» **TO DO**:
Copy out every record precisely.

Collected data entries
┌────────

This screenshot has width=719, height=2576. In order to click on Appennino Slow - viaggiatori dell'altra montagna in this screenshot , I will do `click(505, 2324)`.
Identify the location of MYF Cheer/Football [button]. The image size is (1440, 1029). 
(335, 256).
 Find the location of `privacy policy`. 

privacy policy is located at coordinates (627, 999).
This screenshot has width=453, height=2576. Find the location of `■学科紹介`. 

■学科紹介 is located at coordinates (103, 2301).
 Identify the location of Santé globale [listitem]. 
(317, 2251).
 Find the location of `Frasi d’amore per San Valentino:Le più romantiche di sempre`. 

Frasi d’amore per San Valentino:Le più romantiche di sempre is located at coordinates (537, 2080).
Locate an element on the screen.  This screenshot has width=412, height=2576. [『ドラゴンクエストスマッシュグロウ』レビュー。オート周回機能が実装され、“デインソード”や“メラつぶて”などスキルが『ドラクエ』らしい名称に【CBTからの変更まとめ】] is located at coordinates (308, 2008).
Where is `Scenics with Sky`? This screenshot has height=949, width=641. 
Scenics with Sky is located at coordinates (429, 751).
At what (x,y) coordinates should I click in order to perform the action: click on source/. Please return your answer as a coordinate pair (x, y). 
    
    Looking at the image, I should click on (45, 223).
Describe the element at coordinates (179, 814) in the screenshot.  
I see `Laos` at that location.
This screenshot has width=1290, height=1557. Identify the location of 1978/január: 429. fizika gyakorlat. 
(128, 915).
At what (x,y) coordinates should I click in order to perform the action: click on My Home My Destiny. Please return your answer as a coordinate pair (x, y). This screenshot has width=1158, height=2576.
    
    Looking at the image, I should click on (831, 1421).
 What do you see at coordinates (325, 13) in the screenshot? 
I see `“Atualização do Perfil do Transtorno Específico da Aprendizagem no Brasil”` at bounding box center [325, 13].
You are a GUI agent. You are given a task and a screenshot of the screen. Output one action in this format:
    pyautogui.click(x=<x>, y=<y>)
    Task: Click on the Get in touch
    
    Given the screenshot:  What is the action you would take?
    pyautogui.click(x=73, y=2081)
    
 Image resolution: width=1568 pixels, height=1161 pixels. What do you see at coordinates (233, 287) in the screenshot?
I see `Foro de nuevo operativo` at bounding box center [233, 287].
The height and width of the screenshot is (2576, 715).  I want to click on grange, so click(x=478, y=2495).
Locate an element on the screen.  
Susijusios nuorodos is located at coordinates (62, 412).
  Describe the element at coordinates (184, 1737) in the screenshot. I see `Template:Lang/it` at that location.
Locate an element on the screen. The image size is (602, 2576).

└────────

» **EXERCISE SOLUTION**:
This screenshot has width=719, height=2576. In order to click on Appennino Slow - viaggiatori dell'altra montagna in this screenshot , I will do `click(505, 2324)`.
Identify the location of MYF Cheer/Football [button]. The image size is (1440, 1029). 
(335, 256).
 Find the location of `privacy policy`. 

privacy policy is located at coordinates (627, 999).
This screenshot has width=453, height=2576. Find the location of `■学科紹介`. 

■学科紹介 is located at coordinates (103, 2301).
 Identify the location of Santé globale [listitem]. 
(317, 2251).
 Find the location of `Frasi d’amore per San Valentino:Le più romantiche di sempre`. 

Frasi d’amore per San Valentino:Le più romantiche di sempre is located at coordinates (537, 2080).
Locate an element on the screen.  This screenshot has width=412, height=2576. [『ドラゴンクエストスマッシュグロウ』レビュー。オート周回機能が実装され、“デインソード”や“メラつぶて”などスキルが『ドラクエ』らしい名称に【CBTからの変更まとめ】] is located at coordinates (308, 2008).
Where is `Scenics with Sky`? This screenshot has height=949, width=641. 
Scenics with Sky is located at coordinates (429, 751).
At what (x,y) coordinates should I click in order to perform the action: click on source/. Please return your answer as a coordinate pair (x, y). 
    
    Looking at the image, I should click on (45, 223).
Describe the element at coordinates (179, 814) in the screenshot.  
I see `Laos` at that location.
This screenshot has width=1290, height=1557. Identify the location of 1978/január: 429. fizika gyakorlat. 
(128, 915).
At what (x,y) coordinates should I click in order to perform the action: click on My Home My Destiny. Please return your answer as a coordinate pair (x, y). This screenshot has width=1158, height=2576.
    
    Looking at the image, I should click on (831, 1421).
 What do you see at coordinates (325, 13) in the screenshot? 
I see `“Atualização do Perfil do Transtorno Específico da Aprendizagem no Brasil”` at bounding box center [325, 13].
You are a GUI agent. You are given a task and a screenshot of the screen. Output one action in this format:
    pyautogui.click(x=<x>, y=<y>)
    Task: Click on the Get in touch
    
    Given the screenshot:  What is the action you would take?
    pyautogui.click(x=73, y=2081)
    
 Image resolution: width=1568 pixels, height=1161 pixels. What do you see at coordinates (233, 287) in the screenshot?
I see `Foro de nuevo operativo` at bounding box center [233, 287].
The height and width of the screenshot is (2576, 715).  I want to click on grange, so click(x=478, y=2495).
Locate an element on the screen.  
Susijusios nuorodos is located at coordinates (62, 412).
  Describe the element at coordinates (184, 1737) in the screenshot. I see `Template:Lang/it` at that location.
Locate an element on the screen. The image size is (602, 2576).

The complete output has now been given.